→ Task objective:
No pictures are to be included when the entries below are reproduced exactly.

→ Extracted records:
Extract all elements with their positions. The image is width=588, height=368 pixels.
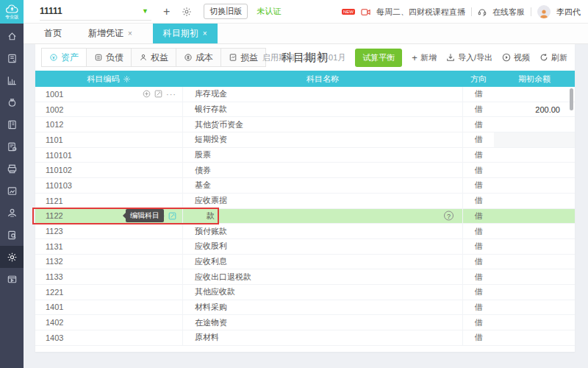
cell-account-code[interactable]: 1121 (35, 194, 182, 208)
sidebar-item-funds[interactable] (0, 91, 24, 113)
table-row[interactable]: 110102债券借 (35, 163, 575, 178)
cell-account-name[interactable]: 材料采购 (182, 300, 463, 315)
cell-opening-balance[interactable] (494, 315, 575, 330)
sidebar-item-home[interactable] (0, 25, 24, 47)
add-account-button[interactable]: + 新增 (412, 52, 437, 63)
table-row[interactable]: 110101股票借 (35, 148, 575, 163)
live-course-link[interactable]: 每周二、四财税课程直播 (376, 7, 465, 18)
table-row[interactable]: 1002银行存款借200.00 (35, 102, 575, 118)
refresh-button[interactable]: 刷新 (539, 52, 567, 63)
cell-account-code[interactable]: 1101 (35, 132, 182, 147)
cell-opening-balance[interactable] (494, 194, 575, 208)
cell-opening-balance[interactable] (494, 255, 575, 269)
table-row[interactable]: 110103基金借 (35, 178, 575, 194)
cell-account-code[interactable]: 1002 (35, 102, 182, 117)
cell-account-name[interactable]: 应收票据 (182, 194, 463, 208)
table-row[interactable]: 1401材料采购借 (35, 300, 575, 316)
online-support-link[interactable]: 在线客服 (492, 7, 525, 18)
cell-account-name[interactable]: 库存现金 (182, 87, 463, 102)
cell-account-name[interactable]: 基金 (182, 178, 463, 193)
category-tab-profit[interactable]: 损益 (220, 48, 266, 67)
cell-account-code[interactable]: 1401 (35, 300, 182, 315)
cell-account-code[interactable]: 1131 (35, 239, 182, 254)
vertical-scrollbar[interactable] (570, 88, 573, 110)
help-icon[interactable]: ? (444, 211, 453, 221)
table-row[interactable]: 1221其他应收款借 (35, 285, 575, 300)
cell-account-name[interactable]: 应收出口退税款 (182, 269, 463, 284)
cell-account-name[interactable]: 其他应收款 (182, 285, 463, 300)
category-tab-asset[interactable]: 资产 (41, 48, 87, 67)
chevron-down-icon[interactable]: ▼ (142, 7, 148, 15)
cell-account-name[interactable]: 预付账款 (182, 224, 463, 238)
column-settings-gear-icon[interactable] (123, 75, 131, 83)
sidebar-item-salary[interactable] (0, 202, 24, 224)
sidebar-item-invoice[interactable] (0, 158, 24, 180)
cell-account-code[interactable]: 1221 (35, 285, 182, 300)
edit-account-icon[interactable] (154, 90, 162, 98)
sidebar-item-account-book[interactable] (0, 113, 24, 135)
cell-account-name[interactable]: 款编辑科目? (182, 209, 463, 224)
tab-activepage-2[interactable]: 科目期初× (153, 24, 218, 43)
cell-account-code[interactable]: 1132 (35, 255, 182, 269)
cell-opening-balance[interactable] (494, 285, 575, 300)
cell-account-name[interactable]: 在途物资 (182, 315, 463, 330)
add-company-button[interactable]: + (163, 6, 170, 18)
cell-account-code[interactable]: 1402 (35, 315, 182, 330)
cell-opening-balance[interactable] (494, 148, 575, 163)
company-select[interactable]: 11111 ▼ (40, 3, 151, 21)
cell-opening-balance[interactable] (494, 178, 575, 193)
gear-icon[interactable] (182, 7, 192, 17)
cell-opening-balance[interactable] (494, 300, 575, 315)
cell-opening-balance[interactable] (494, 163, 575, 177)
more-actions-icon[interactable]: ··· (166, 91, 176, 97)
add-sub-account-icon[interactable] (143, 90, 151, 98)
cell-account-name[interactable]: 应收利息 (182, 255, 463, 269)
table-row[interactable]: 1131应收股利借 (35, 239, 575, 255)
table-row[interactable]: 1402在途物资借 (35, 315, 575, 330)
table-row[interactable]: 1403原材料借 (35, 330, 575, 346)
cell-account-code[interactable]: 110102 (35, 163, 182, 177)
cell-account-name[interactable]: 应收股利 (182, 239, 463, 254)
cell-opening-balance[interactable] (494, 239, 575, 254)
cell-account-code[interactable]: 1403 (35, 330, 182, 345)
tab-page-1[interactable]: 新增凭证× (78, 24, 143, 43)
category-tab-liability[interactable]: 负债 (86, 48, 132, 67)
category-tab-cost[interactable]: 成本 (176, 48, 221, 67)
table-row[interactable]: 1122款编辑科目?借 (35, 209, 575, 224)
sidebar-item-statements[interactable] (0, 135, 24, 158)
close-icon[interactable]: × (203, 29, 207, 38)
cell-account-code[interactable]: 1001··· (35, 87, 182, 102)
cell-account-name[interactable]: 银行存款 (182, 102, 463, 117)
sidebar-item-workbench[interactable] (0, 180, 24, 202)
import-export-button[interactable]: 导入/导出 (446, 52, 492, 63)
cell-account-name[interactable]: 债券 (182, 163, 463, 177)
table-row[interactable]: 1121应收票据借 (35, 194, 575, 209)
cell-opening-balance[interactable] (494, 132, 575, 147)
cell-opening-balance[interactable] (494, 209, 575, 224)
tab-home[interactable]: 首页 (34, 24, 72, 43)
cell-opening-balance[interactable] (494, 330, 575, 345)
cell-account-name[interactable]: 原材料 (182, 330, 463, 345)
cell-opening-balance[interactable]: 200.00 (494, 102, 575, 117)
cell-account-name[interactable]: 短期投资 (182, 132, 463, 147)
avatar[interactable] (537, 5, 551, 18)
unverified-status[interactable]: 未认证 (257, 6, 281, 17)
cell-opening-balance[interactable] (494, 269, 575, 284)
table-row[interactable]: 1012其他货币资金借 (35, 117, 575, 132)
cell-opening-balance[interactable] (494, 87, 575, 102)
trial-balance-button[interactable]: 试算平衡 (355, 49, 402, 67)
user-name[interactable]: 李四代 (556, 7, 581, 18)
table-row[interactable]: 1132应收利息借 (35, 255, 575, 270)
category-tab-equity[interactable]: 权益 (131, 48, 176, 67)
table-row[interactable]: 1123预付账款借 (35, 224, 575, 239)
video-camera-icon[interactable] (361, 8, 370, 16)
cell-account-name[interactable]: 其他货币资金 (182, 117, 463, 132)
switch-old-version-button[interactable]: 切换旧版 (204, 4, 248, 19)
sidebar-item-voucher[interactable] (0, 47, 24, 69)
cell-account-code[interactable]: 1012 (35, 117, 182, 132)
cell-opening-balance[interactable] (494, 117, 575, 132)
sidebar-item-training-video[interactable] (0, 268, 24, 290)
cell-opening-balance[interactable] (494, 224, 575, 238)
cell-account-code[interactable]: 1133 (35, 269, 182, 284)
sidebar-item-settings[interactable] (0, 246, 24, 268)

→ Solution to this problem:
Extract all elements with their positions. The image is width=588, height=368 pixels.
cell-account-code[interactable]: 1121 (35, 194, 182, 208)
sidebar-item-funds[interactable] (0, 91, 24, 113)
table-row[interactable]: 110102债券借 (35, 163, 575, 178)
cell-account-name[interactable]: 材料采购 (182, 300, 463, 315)
cell-opening-balance[interactable] (494, 315, 575, 330)
sidebar-item-home[interactable] (0, 25, 24, 47)
add-account-button[interactable]: + 新增 (412, 52, 437, 63)
table-row[interactable]: 110101股票借 (35, 148, 575, 163)
live-course-link[interactable]: 每周二、四财税课程直播 (376, 7, 465, 18)
table-row[interactable]: 1002银行存款借200.00 (35, 102, 575, 118)
refresh-button[interactable]: 刷新 (539, 52, 567, 63)
cell-account-code[interactable]: 1101 (35, 132, 182, 147)
cell-opening-balance[interactable] (494, 194, 575, 208)
cell-opening-balance[interactable] (494, 255, 575, 269)
table-row[interactable]: 110103基金借 (35, 178, 575, 194)
cell-account-code[interactable]: 1002 (35, 102, 182, 117)
cell-account-name[interactable]: 应收票据 (182, 194, 463, 208)
table-row[interactable]: 1401材料采购借 (35, 300, 575, 316)
online-support-link[interactable]: 在线客服 (492, 7, 525, 18)
cell-account-name[interactable]: 库存现金 (182, 87, 463, 102)
cell-account-name[interactable]: 基金 (182, 178, 463, 193)
category-tab-profit[interactable]: 损益 (220, 48, 266, 67)
cell-account-code[interactable]: 1401 (35, 300, 182, 315)
cell-account-code[interactable]: 1131 (35, 239, 182, 254)
vertical-scrollbar[interactable] (570, 88, 573, 110)
help-icon[interactable]: ? (444, 211, 453, 221)
table-row[interactable]: 1221其他应收款借 (35, 285, 575, 300)
cell-account-name[interactable]: 应收出口退税款 (182, 269, 463, 284)
cell-account-name[interactable]: 其他应收款 (182, 285, 463, 300)
category-tab-asset[interactable]: 资产 (41, 48, 87, 67)
chevron-down-icon[interactable]: ▼ (142, 7, 148, 15)
cell-account-name[interactable]: 预付账款 (182, 224, 463, 238)
column-settings-gear-icon[interactable] (123, 75, 131, 83)
sidebar-item-salary[interactable] (0, 202, 24, 224)
sidebar-item-invoice[interactable] (0, 158, 24, 180)
cell-account-code[interactable]: 1221 (35, 285, 182, 300)
edit-account-icon[interactable] (154, 90, 162, 98)
sidebar-item-account-book[interactable] (0, 113, 24, 135)
cell-account-name[interactable]: 款编辑科目? (182, 209, 463, 224)
tab-activepage-2[interactable]: 科目期初× (153, 24, 218, 43)
cell-account-code[interactable]: 1132 (35, 255, 182, 269)
cell-opening-balance[interactable] (494, 285, 575, 300)
cell-account-name[interactable]: 在途物资 (182, 315, 463, 330)
add-company-button[interactable]: + (163, 6, 170, 18)
cell-account-code[interactable]: 1402 (35, 315, 182, 330)
cell-opening-balance[interactable] (494, 148, 575, 163)
company-select[interactable]: 11111 ▼ (40, 3, 151, 21)
cell-opening-balance[interactable] (494, 178, 575, 193)
gear-icon[interactable] (182, 7, 192, 17)
cell-opening-balance[interactable] (494, 300, 575, 315)
cell-opening-balance[interactable] (494, 163, 575, 177)
more-actions-icon[interactable]: ··· (166, 91, 176, 97)
add-sub-account-icon[interactable] (143, 90, 151, 98)
cell-account-name[interactable]: 应收利息 (182, 255, 463, 269)
table-row[interactable]: 1131应收股利借 (35, 239, 575, 255)
table-row[interactable]: 1402在途物资借 (35, 315, 575, 330)
table-row[interactable]: 1403原材料借 (35, 330, 575, 346)
cell-account-code[interactable]: 110102 (35, 163, 182, 177)
cell-account-name[interactable]: 应收股利 (182, 239, 463, 254)
cell-opening-balance[interactable] (494, 239, 575, 254)
cell-account-code[interactable]: 1403 (35, 330, 182, 345)
tab-page-1[interactable]: 新增凭证× (78, 24, 143, 43)
category-tab-liability[interactable]: 负债 (86, 48, 132, 67)
category-tab-cost[interactable]: 成本 (176, 48, 221, 67)
table-row[interactable]: 1122款编辑科目?借 (35, 209, 575, 224)
sidebar-item-statements[interactable] (0, 135, 24, 158)
close-icon[interactable]: × (203, 29, 207, 38)
cell-account-code[interactable]: 1001··· (35, 87, 182, 102)
cell-account-name[interactable]: 银行存款 (182, 102, 463, 117)
sidebar-item-workbench[interactable] (0, 180, 24, 202)
import-export-button[interactable]: 导入/导出 (446, 52, 492, 63)
cell-account-name[interactable]: 债券 (182, 163, 463, 177)
table-row[interactable]: 1121应收票据借 (35, 194, 575, 209)
cell-opening-balance[interactable] (494, 132, 575, 147)
cell-opening-balance[interactable] (494, 209, 575, 224)
tab-home[interactable]: 首页 (34, 24, 72, 43)
cell-opening-balance[interactable] (494, 330, 575, 345)
cell-account-name[interactable]: 原材料 (182, 330, 463, 345)
cell-opening-balance[interactable]: 200.00 (494, 102, 575, 117)
cell-account-name[interactable]: 短期投资 (182, 132, 463, 147)
avatar[interactable] (537, 5, 551, 18)
unverified-status[interactable]: 未认证 (257, 6, 281, 17)
cell-opening-balance[interactable] (494, 269, 575, 284)
table-row[interactable]: 1012其他货币资金借 (35, 117, 575, 132)
cell-opening-balance[interactable] (494, 87, 575, 102)
trial-balance-button[interactable]: 试算平衡 (355, 49, 402, 67)
user-name[interactable]: 李四代 (556, 7, 581, 18)
table-row[interactable]: 1132应收利息借 (35, 255, 575, 270)
category-tab-equity[interactable]: 权益 (131, 48, 176, 67)
table-row[interactable]: 1123预付账款借 (35, 224, 575, 239)
video-camera-icon[interactable] (361, 8, 370, 16)
cell-account-name[interactable]: 其他货币资金 (182, 117, 463, 132)
switch-old-version-button[interactable]: 切换旧版 (204, 4, 248, 19)
sidebar-item-voucher[interactable] (0, 47, 24, 69)
cell-account-code[interactable]: 1012 (35, 117, 182, 132)
cell-opening-balance[interactable] (494, 117, 575, 132)
sidebar-item-training-video[interactable] (0, 268, 24, 290)
cell-opening-balance[interactable] (494, 224, 575, 238)
cell-account-code[interactable]: 1133 (35, 269, 182, 284)
sidebar-item-settings[interactable] (0, 246, 24, 268)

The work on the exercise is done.